Tuesday, September 05, 2006

Do the Unemployed Need a Vacation?

You know the problem with health living? It’s not that it is difficult to keep up—it isn’t. Find the discipline to cut the bad shit out of your life, and once it is out of sight, it’s out of mind. However, once you find yourself out of your routine and all of your temptations that you banned from your apartment become readily available and couple that with an inability to exercise and a house that begs for you to sleep in on the $2K sheets, and sip gourmet coffee for an hour on the porch admiring the view of the Blue Ridge mountains, as the dog laps at your feet begging for attention, it is easy to find the sloth inside that you thought was buried.

And then we have the chocolate sheet cake, a dinner party that started a bit late but the appetizers already made, and a constant stream of rain that has not allowed me to leave the house—this is my vacation in Virginia. Pure decadence on every level.

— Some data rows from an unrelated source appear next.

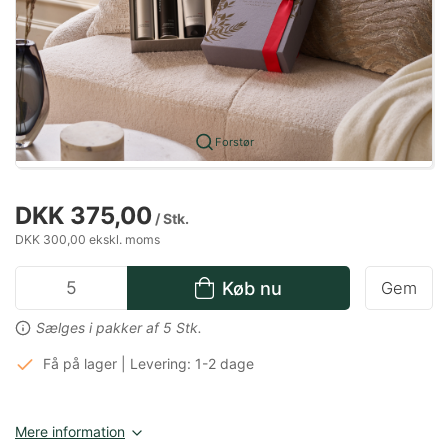
Forstør
DKK 375,00
/ Stk.
DKK 300,00 ekskl. moms
Køb nu
Gem
Sælges i pakker af 5 Stk.
Få på lager | Levering: 1-2 dage
Mere information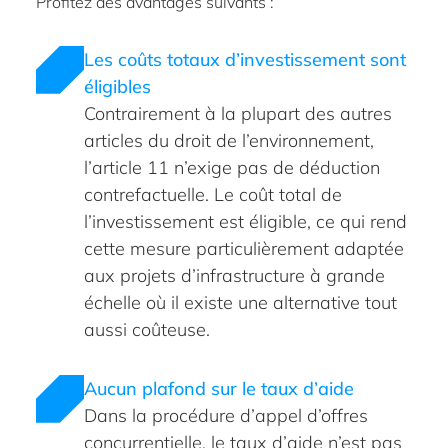
Profitez des avantages suivants :
Les coûts totaux d’investissement sont
éligibles
Contrairement à la plupart des autres
articles du droit de l’environnement,
l’article 11 n’exige pas de déduction
contrefactuelle. Le coût total de
l’investissement est éligible, ce qui rend
cette mesure particulièrement adaptée
aux projets d’infrastructure à grande
échelle où il existe une alternative tout
aussi coûteuse.
Aucun plafond sur le taux d’aide
Dans la procédure d’appel d’offres
concurrentielle, le taux d’aide n’est pas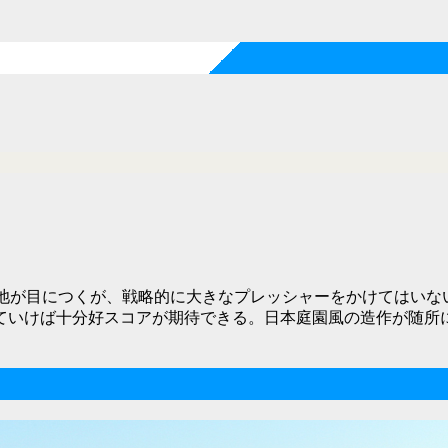
に池が目につくが、戦略的に大きなプレッシャーをかけてはいな
ていけば十分好スコアが期待できる。日本庭園風の造作が随所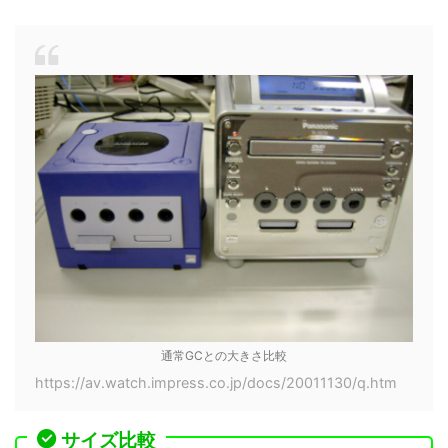
通常GCとの大きさ比較
https://av.watch.impress.co.jp/docs/20011130/q.htm
サイズ比較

I wish I had something interesting and hysterical to report, except all I’ve been doing has been sleeping, eating, playing with the dog, and watching movies with Lu and seeing the C-ville gang.

Well, and playing house.

See for us girls who have been socialized to want the beautiful house, kids and dog, housesitting a place like this is like playing “house” as a grown up. Instead of the Easy Bake Oven, we have the gourmet kitchen with the staff room on the side. Replacing Barbie’s dresses is changing the collar of the pure bred dog. And fuck the pink Corvett, there is a cherry red Porsche convertible parked out front to play with. I played lady of the house on Sunday night: dressed in a skirt and cute heels combo, I straighten out the house as the pasta dish simmered on the stove, keeping the dinner warm for when the guests arrived. Ok, fine, Lu straightened the house as I got dressed and played with the dog. Semantics, people, but you get the picture.

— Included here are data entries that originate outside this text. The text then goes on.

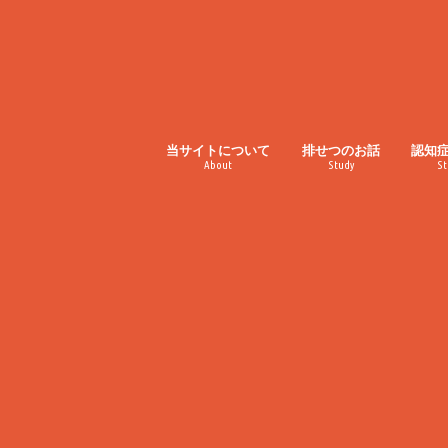
当サイトについて
排せつのお話
認知
About
Study
St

I’ve gotten in touch with my domestic streak this summer: clipping recipes that look interesting, tidying up the apartments I’ve lived in, and going to the gym constantly. It’s like there was this little housewife buried inside that I’ve just unleashed. All I need to do is develop an addiction to prescription drugs and learn how to make the perfect martini and I may become good enough for a low-statused Rockefeller, you know, like the distant cousin who never finished rehab Rockefeller.

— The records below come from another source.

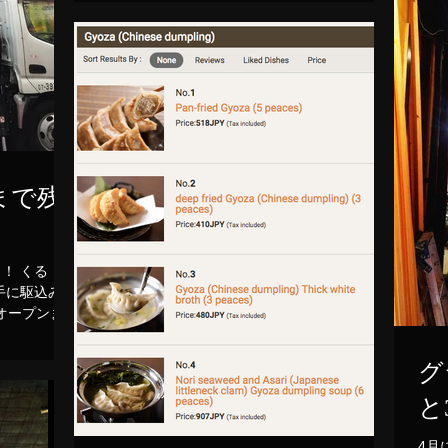
月24日 グランドオープンまで ...
まで残
！ くる
手に駆込みま
オープンまで
グ
と
4月に突入 グランド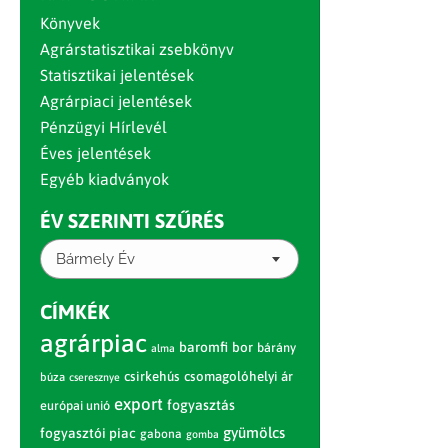
Könyvek
Agrárstatisztikai zsebkönyv
Statisztikai jelentések
Agrárpiaci jelentések
Pénzügyi Hírlevél
Éves jelentések
Egyéb kiadványok
ÉV SZERINTI SZŰRÉS
Bármely Év
CÍMKÉK
agrárpiac
baromfi
bor
bárány
alma
csirkehús
csomagolóhelyi ár
búza
cseresznye
export
fogyasztás
európai unió
gyümölcs
fogyasztói piac
gabona
gomba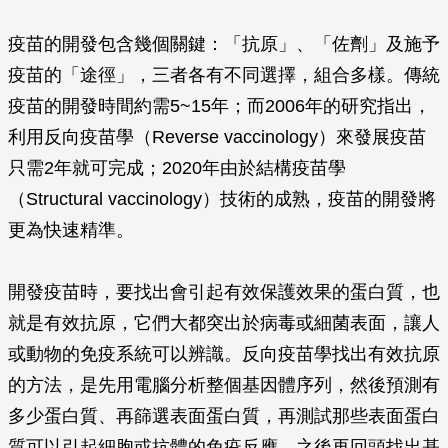
疫苗的開發包含幾個關鍵：「抗原」、「佐劑」及施予
疫苗的「途徑」，三者各有不同選擇，組合多樣。傳統
疫苗的開發時間約需5~15年；而2006年的研究指出，
利用反向疫苗學（Reverse vaccinology）來發展疫苗
只需2年就可完成；2020年由於結構疫苗學
（Structural vaccinology）技術的成熟，疫苗的開發將
更為快速精準。
開發疫苗時，要找出會引起有效保護效果的蛋白質，也
就是有效抗原，它們大都突出於病毒或細菌表面，讓人
或動物的免疫系統可以辨識。反向疫苗學找出有效抗原
的方法，是先用電腦分析整個基因體序列，然後預測有
多少蛋白質、再篩選表面蛋白質，再測試那些表面蛋白
質可以引起細胞或抗體的免疫反應，之後再回頭找出基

I’ll be posting pics on here of my vacay and the dinner party, and of me circumcising a sausage—don’t ask. Right now, I just want to lay down on the couch in the library with the dog, and scratch these fucking bites all over my leg. I hope they aren’t venomous spider bites because I am without health insurance since Sept 1.

3 Comments:

At 10:42 PM, Blogger B to the... said...

I don't suppose I can cuddle with you on the $2k sheets? If you're not taking them with you to Oxford can you send them to me (unwashed)? Just kidding, that actually sounded kind of gross, sorry. I'm sure you'll make a good wife for some rich snob, but is it worth it?

 
At 3:46 PM, Anonymous Anonymous said...

There's no such thing as a perfect Martini. Just make each drink to the specifications of the drinker (even, especially, if it's you), and you'll be golden.

 
At 8:48 PM, Blogger Diarrhea of the Mouth said...

B u dont know how to cuddle, what are u talking about?